A blog for better streets and public spaces in Portland, Maine.

Thursday, January 17, 2013

Donald does right by the East End

As reported in the Forecaster and Press Herald, Donald Sussman, the owner of several lots along Hampshire Street in East Bayside, has shelved his hybrid parking garage/condominium development proposal in order to re-evaluate his development options.


The 2-level parking fortress at the base of this project wasn't merely aesthetically clunky and hostile to the neighborhood's sidewalks — it also turned out to be a ball-and-chain to profit margins for the high-priced condos above. A competing project down the street, the Bay House, also went under construction this fall — but it will include 20% fewer parking spaces per unit, and will thus offer lower costs to buyers for a similar-value home.

Not reported in the newspapers was another possible motive for this decision: the imminent final planning effort for the Franklin Street corridor. City Hall has reportedly selected a preferred planning/engineering team to work with, and a contract could be signed any day now to finally begin the planning effort that will result in a shovel-ready construction plan for a new, reconnected Franklin Street.

That plan is almost certain to reduce Franklin to a smaller 2-lane street between Congress and Commercial. That, in turn, will free up a lot of surplus city-owned real estate on either side of the new street. The new Franklin Street could end up giving Sussman 10% to 20% more developable land to work with on this same site — and that, in turn, will give his developers more room to screen parking inside the lot, provide rentable, active ground-floor retail spaces, and offer more attractive terms to condo buyers.

That's a smart return on investment for waiting a year or two.

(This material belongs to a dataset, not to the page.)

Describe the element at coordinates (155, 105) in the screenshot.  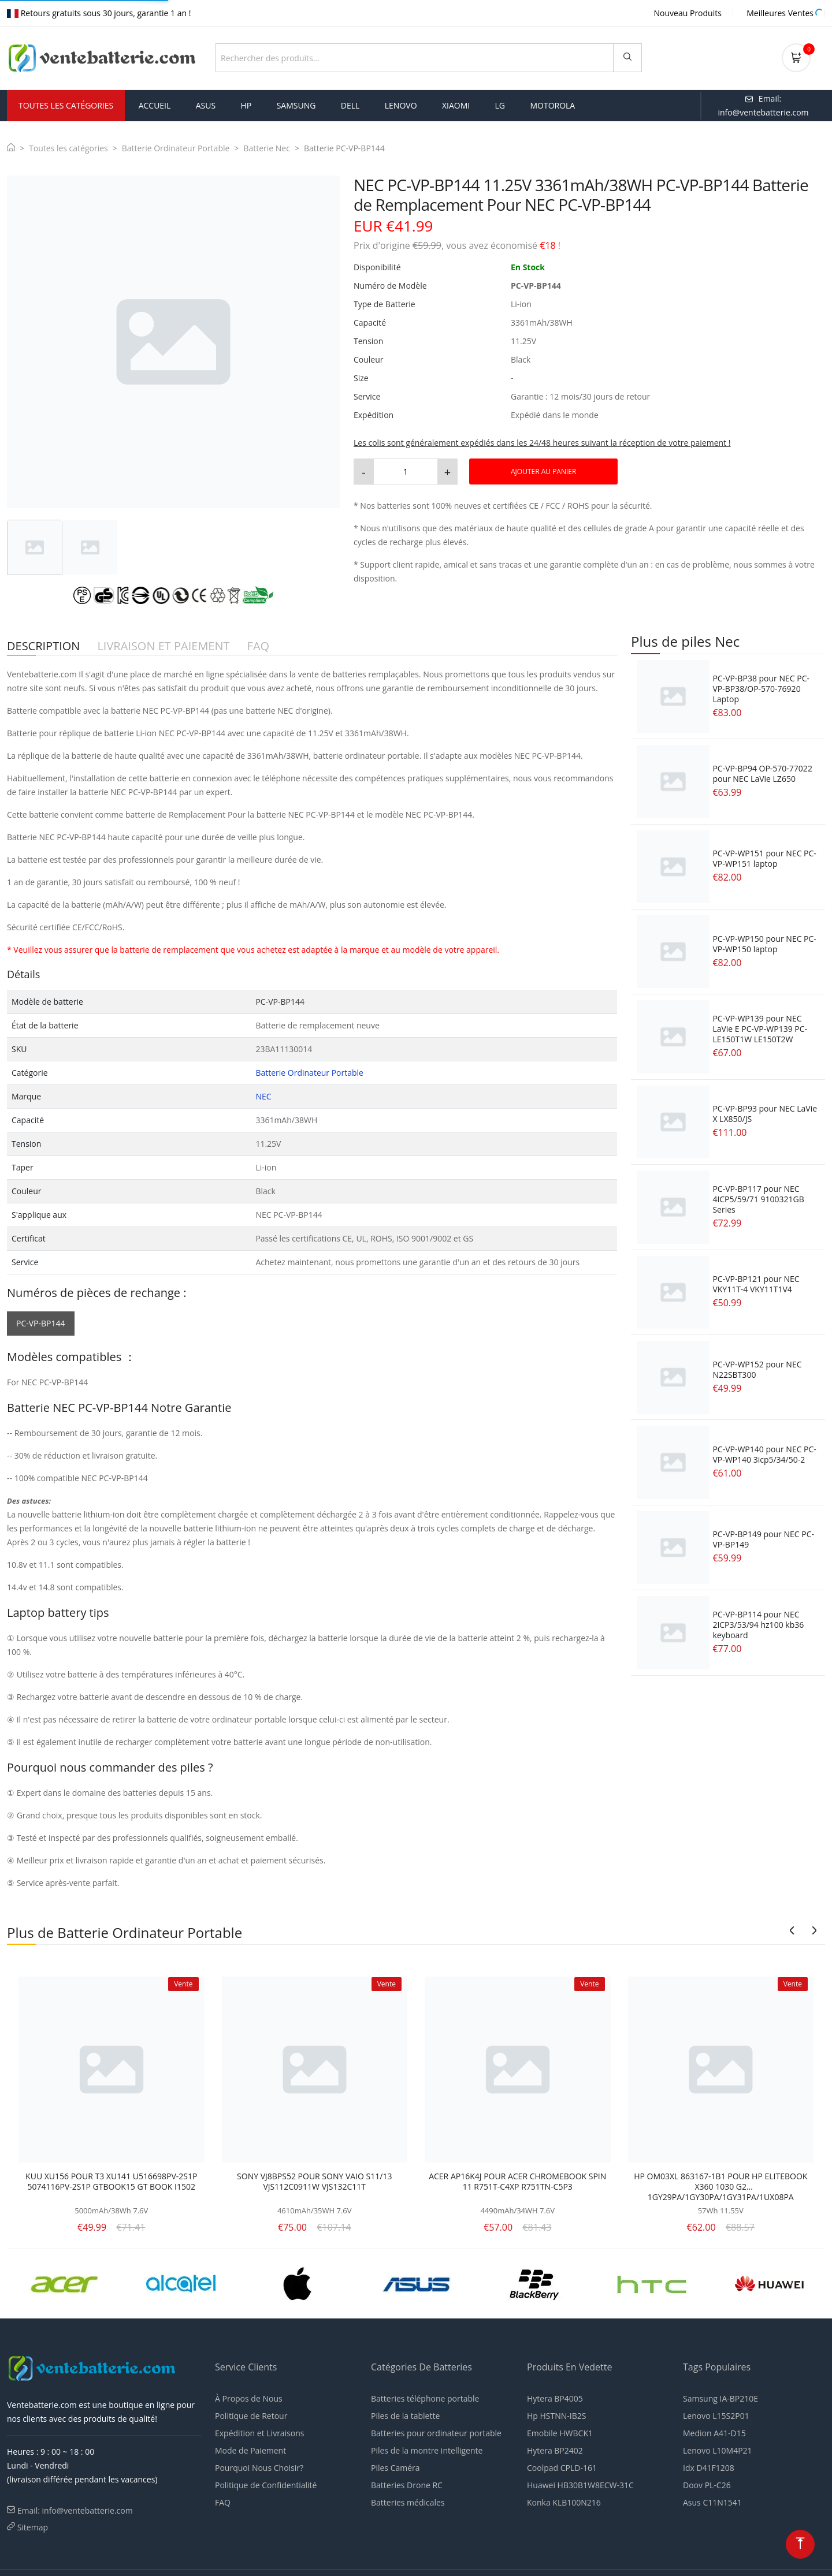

And it makes it likely that the neighborhood will end up with a better-designed building, with active ground-floor uses that (unlike a parking garage) will engage the street and improve surrounding property values.


I should add a final disclosure: I've begun a day job at the Press Herald, which means, in a very indirect way, that I work for Donald Sussman (who is the paper's majority owner). Obviously that won't prevent me from lamenting his taste in architecture in this blog.